Google defends its practice of letting human employees, most of whom appear to be contract workers around the world, listening to audio recordings of conversations between users and its Google Assistant software. The answer comes after the revelations of the Belgian public broadcaster VRT NWS explains in detail how country contractors sometimes listen to sensitive audio data captured by Google Assistant in an accident.
In a blog post published today, Google states that it takes precautions to protect the identity of users and that it has "several protections to prevent" "false acceptances" , that is when Google Assistant activates on a device such as a Google Home speaker. without the appropriate wake-up word having been intentionally verbalized by a user.
The company has also asked human workers to analyze these conversations to help Google's software work in multiple languages. "This is an essential part of the speech technology development process and is needed to create products such as the Google Assistant," writes David Monsees, product manager for the company. Google search team, who drafted the ticket.
"We have just learned that one of these language reviewers has violated our data security policies by disclosing confidential Dutch audio data," adds Monsees, referencing audio clips with which the Belgian contractor shared VRT NWS. "Our security and privacy teams have been activated on this issue, are investigating and we will take action.
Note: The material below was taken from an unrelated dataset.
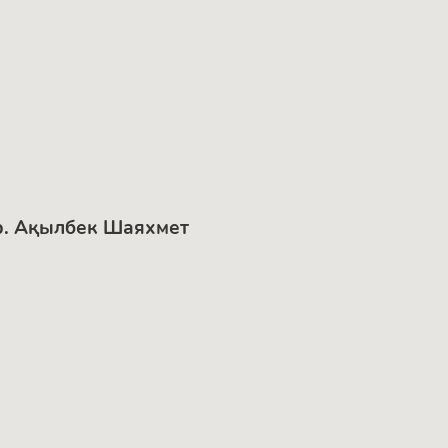
нер. Ақылбек Шаяхмет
We are currently conducting a comprehensive review of our warranties in this space to prevent such misconduct from reoccurring. "
In addition, Google claims that only 0.2% of all audio samples are reviewed by language experts. "Sound clips are not associated with user accounts as part of the review process, and reviewers should not transcribe background conversations or other noises, only transcripts directed to Google." ", adds Monsees.
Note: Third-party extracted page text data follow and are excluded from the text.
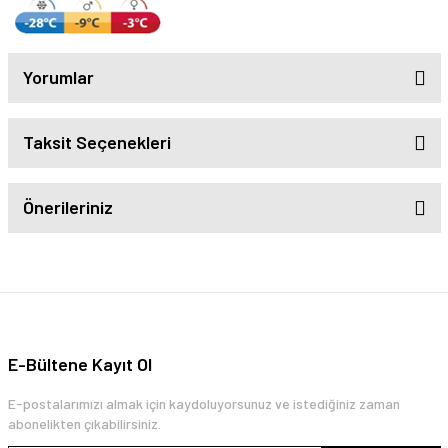
Yorumlar
Taksit Seçenekleri
Önerileriniz
E-Bültene Kayıt Ol
E-postalarımızı almak için kaydoluyorsunuz ve istediğiniz zaman
abonelikten çıkabilirsiniz.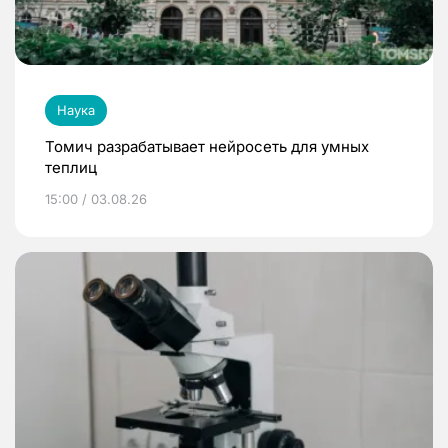
Наука
Томич разрабатывает нейросеть для умных
теплиц
15:00 / 03.08.26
Google adds that it provides users with a wide variety of tools to review the audio stored by Google Assistant devices, including the ability to manually remove these snippets and configure time-out timers. automatic. "We are still working to improve the way we explain our privacy settings and practices to users, and we will explore opportunities to further clarify how data is used to improve speech technology," concludes Monsees.
This blog does not discuss the number of global applications that workers around the world are considering for general improvements in natural language, not just to make sure the translations are accurate.
Artificial intelligence actors generally understand that human annotators are needed to make sense of raw AI training data, and that these employees are employed by companies like Amazon and Google, where they have access to both audio conversations and text transcriptions. some conversations between users and devices in the smart home. Thus, users can review the exchanges, annotate the data correctly and log any errors so that software platforms such as Google Assistant and Amazon Alexa can improve over time.
But neither Amazon nor Google have ever been completely transparent about this, which has sparked a number of controversies over the years, which have intensified further in recent months. Since Bloomberg reported in April that Amazon was using a lot of contract workers for Alexa's training, big tech companies in the smart home sector were forced to understand how these AI products and platforms were being developed, maintained and improved over the years. time.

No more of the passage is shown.